Joseph Beuys - A Matilha, 1969

 

Política pública: de conjuntura ou estruturante

Uma discussão que alguns movimentos, coletivos e indivíduos têm reiteradamente agendado, na área das políticas públicas de cultura, refere-se à distinção entre Políticas de Governo e de Estado.  Contudo, há quem acredite que as duas se equivalem. Mas o efeito prático de algumas ações, como a Lei de Fomento do Estado de São Paulo, e numa escola mais ampla, a agenda da gestão Gilberto Gil-Juca Ferreira no Minc, mostram que são coisas distintas, apesar de pertencerem à mesma lógica. E nessa linha, algumas  questões se colocam: sobre as relações entre Estado e Sociedade e sobre os modos de apropriação da esfera pública.

Enquanto a Política de Governo se articula em função de conjunturas,  uma Política de Estado propõe-se em ações de cunho  mais estruturante. Nesse último caso, os governantes, que se alternam no poder, estão obrigados a cumprir com determinadas linhas, programas e projetos. E mais do que isso, os governos têm de estabelecer conexões mais democráticas, além da mistura de instâncias técnicas e participativas, com pontos de vista mais amplos. 

O Legislativo passa  desempenhar um papel muito importante. E também as dinâmicas da sociedade, que estariam se mobilizando para garantir prioridades etc. Esse processo pode, por sua vez, ser motivado pela própria esfera governamental, envolvendo Fóruns, Conferências e Conselhos de Cultura. Ou ser agendado pelos próprios movimentos, junto ao Legislativo etc. Nessa acepção, o Estado não se reduz ao executivo.
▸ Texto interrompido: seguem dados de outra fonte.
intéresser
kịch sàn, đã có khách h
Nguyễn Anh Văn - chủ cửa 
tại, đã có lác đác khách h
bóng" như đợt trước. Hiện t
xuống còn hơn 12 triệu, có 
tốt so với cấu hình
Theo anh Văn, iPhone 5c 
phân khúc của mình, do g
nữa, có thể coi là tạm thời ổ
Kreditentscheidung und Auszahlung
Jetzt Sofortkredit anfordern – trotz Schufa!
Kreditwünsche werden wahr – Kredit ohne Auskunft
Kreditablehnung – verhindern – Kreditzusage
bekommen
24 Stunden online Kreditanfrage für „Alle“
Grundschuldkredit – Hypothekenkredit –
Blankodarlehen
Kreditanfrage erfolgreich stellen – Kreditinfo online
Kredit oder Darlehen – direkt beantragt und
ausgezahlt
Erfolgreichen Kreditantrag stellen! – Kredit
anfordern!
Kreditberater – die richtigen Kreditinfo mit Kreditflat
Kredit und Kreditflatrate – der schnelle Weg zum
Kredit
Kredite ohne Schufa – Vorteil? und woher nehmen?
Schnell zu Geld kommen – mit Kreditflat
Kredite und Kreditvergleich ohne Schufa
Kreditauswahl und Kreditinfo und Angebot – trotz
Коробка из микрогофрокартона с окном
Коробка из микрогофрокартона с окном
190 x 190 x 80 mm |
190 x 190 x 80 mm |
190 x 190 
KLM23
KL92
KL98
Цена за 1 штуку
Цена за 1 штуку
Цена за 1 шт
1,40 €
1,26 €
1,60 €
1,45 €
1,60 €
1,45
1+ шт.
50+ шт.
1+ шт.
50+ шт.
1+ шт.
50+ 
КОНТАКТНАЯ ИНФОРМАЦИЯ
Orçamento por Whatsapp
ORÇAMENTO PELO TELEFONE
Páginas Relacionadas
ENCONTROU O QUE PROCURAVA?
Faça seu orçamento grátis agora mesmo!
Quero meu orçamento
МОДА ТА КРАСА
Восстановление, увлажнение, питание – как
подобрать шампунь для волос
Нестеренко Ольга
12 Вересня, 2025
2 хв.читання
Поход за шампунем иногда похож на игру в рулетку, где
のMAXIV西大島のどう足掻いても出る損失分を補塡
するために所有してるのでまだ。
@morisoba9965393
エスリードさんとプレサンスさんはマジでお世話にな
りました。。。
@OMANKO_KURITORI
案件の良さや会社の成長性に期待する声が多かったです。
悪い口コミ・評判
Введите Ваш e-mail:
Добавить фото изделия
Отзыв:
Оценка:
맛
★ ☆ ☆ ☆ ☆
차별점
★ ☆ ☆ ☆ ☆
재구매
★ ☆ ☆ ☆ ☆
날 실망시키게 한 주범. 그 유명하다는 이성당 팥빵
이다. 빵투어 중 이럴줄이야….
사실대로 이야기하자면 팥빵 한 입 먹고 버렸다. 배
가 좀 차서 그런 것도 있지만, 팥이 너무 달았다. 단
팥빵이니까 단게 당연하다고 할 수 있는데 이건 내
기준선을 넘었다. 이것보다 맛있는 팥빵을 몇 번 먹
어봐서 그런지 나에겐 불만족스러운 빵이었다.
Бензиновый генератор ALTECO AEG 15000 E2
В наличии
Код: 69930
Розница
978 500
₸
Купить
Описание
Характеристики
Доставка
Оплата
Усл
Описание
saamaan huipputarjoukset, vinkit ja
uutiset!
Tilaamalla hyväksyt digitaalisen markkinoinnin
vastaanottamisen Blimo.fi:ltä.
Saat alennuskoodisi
A falta de continuidade dos programas e projetos entre as gestões que se sucedem é um dos exemplos das limitações das políticas públicas meramente governamentais. Além disso, uma política pública não pode depender exclusivamente da boa vontade dos que estão no comando da ação. Por isso e muito mais, os movimentos procuram ir além dos fatores de conjuntura, exigindo uma ação mais estruturante.

Cultura: sua força e sua fragilidade

A gestão de Gilberto Gil-Juca Ferreira no Minc é um dos exemplos de uma ação, ao mesmo tempo visionária e estruturante, de uma Política de Estado. E numa perspectiva radicalmente outra, envolvendo a participação ativa da sociedade civil, num processo inclusivo de abertura à diferença, à diversidade e à multiplicidade. No entanto, no campo da cultura, toda estruturação parece ser bem mais frágil. Apesar das conquistas, percebe-se, pelo menos no nível da participação, um grande retrocesso da atual gestão do Minc, no governo Dilma.
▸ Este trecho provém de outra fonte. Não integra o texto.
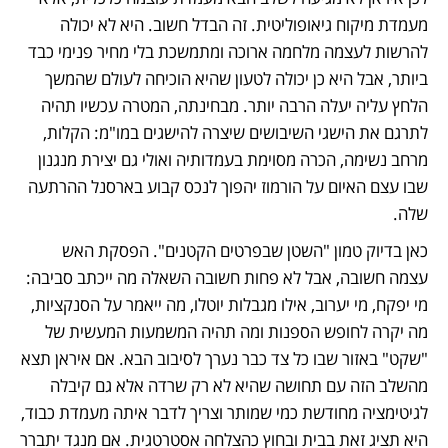
מעמדת מיקוח גיאופוליטית. זה הבדל חשוב. היא לא יכולה 
להרשות לעצמה מלחמה ארוכה ומתמשכת בלי מחיר פנימי כבד 
ביותר, אבל היא כן יכולה לטעון שהיא הוכיחה לעולם שהמשך 
הלחץ עליה יעלה הרבה יותר. מבחינתה, המטרה עכשיו תהיה 
לתרגם את הישגי השיבושים שיצרה להישגים במו"מ: הקלות, 
מרחב נשימה, הכרה מסוימת בעמדותיה ואולי גם יצירת מנגנון 
שבו עצם האיום על הורמוז יהפוך לנכס קבוע בארסנל ההרתעה 
שלה.
כאן בדיוק טמון "השטן שבפרטים הקטנים". הפסקת האש 
עצמה חשובה, אבל לא פחות חשובה השאלה מה ייכתב סביבה: 
מי יפקח, מי יערוב, אילו מגבלות יוטלו, מה ייאמר על הסנקציות, 
מה יקרה לחופש הספנות ומה תהיה המשמעות המעשית של 
"שקט" באזור שבו כל צד כבר נערך לסיבוב הבא. אם איראן תצא 
מהשלב הזה עם תחושה שהיא לא רק שרדה אלא גם קיבלה 
לגיטימציה מחודשת כמי שמותר וצריך לדבר איתה מעמדת כבוד, 
היא תציג זאת בבית ובחוץ כהצלחה אסטרטגית. אם מנגד יתברר 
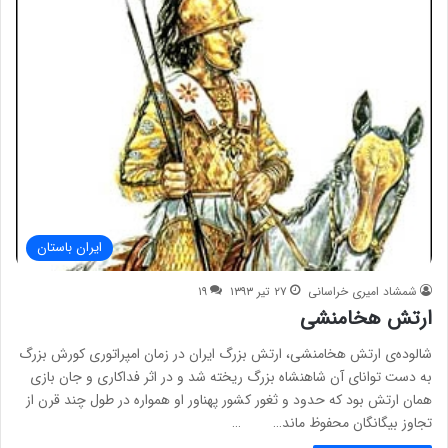
ایران باستان
شمشاد امیری خراسانی
۲۷ تیر ۱۳۹۳
۱۹
ارتش هخامنشی
شالوده‌ی ارتش هخامنشی، ارتش بزرگ ایران در زمان امپراتوری کورش بزرگ
به دست توانای آن شاهنشاه بزرگ ریخته شد و در اثر فداکاری و جان بازی
همان ارتش بود که حدود و ثغور کشور پهناور او همواره در طول چند قرن از
تجاوز بیگانگان محفوظ ماند… …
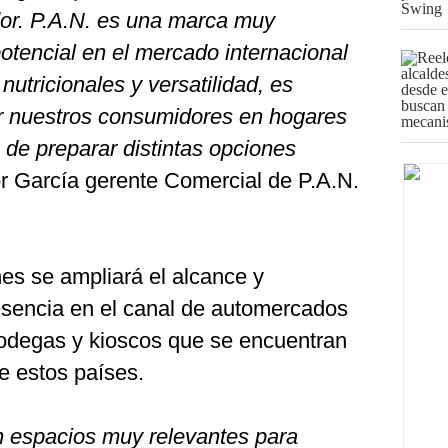
or. P.A.N. es una marca muy
otencial en el mercado internacional
utricionales y versatilidad, es
r nuestros consumidores en hogares
 de preparar distintas opciones
r García gerente Comercial de P.A.N.
nes se ampliará el alcance y
sencia en el canal de automercados
 bodegas y kioscos que se encuentran
e estos países.
n espacios muy relevantes para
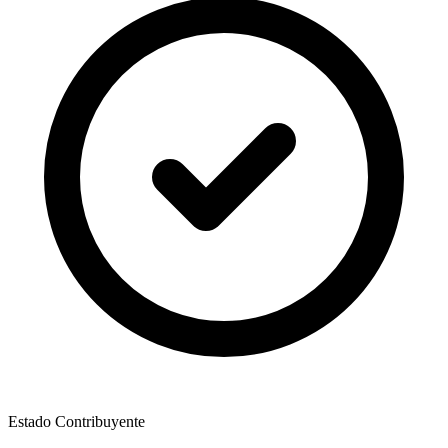
Estado Contribuyente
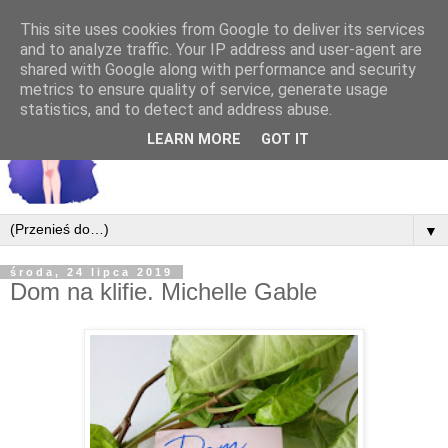
This site uses cookies from Google to deliver its services
and to analyze traffic. Your IP address and user-agent are
shared with Google along with performance and security
metrics to ensure quality of service, generate usage
statistics, and to detect and address abuse.
LEARN MORE
GOT IT
▼
środa, 24 lipca 2019
Dom na klifie. Michelle Gable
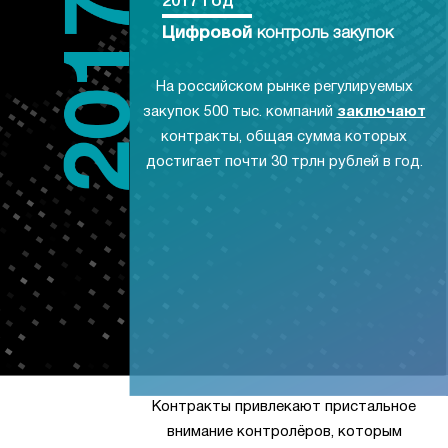
2017 год
Цифровой
контроль закупок
На российском рынке регулируемых
закупок 500 тыс. компаний
заключают
контракты, общая сумма которых
достигает почти 30 трлн рублей в год.
Контракты привлекают пристальное
внимание контролёров, которым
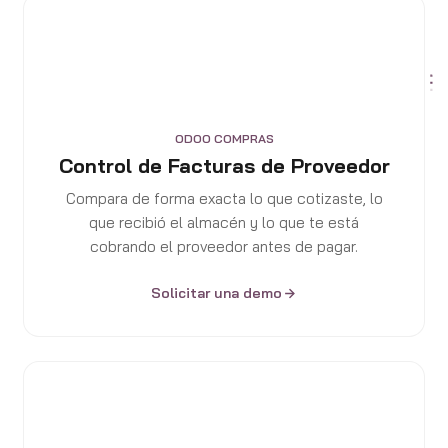
ODOO COMPRAS
Control de Facturas de Proveedor
Compara de forma exacta lo que cotizaste, lo
que recibió el almacén y lo que te está
cobrando el proveedor antes de pagar.
Solicitar una demo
A cultura é o espaço privilegiado de invenção e produção de processos de subjetivação.  Essa alta dose de subjetividade é o que distingue uma política de cultura de uma política de saúde, para dar um exemplo.  Por isso, na cultura, a esfera pública e a ação necessária parecem, aos olhos filisteus, um capricho agônico. E para o pior ou para o melhor, a cultura é mesmo o lugar onde as disputas tornam os territórios móveis, rachados e, muitas vezes, em fuga. Como falar, então de que é público?

A apropriação da esfera pública

Quando se fala em Política de Estado é necessário que se desvincule de qualquer noção de um Estado produtor de cultura. E aqui começam, de fato, as implicações sobre a noção de esfera pública e de sua apropriação pela sociedade civil.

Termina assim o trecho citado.